This summer was also one of the strongest for tourism due to a $15 million marketing campaign that ensured record occupancy rates.
“The investment in infrastructure will continue to generate employment opportunities in not only the construction sector, but in health and accommodation services, and the weakening dollar should begin to provide some support for tourism – all of which will be positive for the local real estate industry,’’ Mr Beazley said.
The chief executive of the Ray White Surfers Paradise Group, Andrew Bell, said rising property prices in Sydney and Melbourne meant the Gold Coast was again on the radar of interstate investors.
“With affordability such an issue in the southern states, Melbourne and Sydney buyers are again looking at the Gold Coast market and realising they can buy a property that’s bigger than they can afford at home, has a good rental yield and is at a rate they can afford,” Mr Bell said.

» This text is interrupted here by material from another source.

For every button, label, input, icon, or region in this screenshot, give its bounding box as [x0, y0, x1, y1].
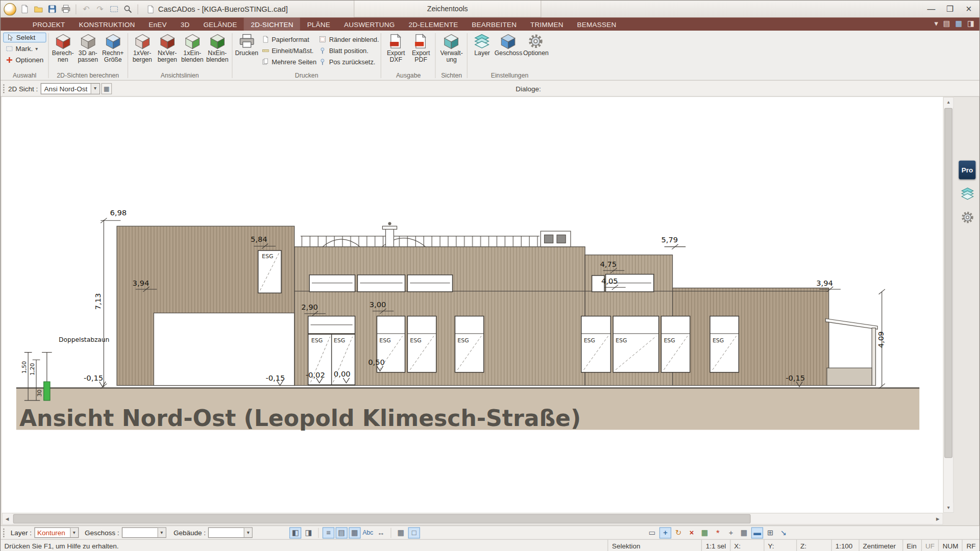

“About 60 per cent of our buyers come from interstate or overseas.”
While most of the country is in shutdown mode in January, each year the Ray White Surfers Paradise group hosts The Event – the Magic Millions of real estate – following the Australia Day weekend. It is recognised as the largest single property sale in the country, with 116 auctions already scheduled for January 27 and an additional 15 prestige properties going under the hammer on January 30. A host of other luxury property is also for sale by expression of interest and private treaty.
Mr Bell said rental vacancy rates were currently about 2.3 per cent, ensuring quality rental stock was in demand and able to command good rents.
PRDnationwide Southport principal Gerald Adam said he was fielding calls from interstate investors as they considered the Gold Coast a more affordable option compared with southern capital cities.
“Buyers are acting decisively, they know the market bottom is long gone but good value is still there,’’ he said.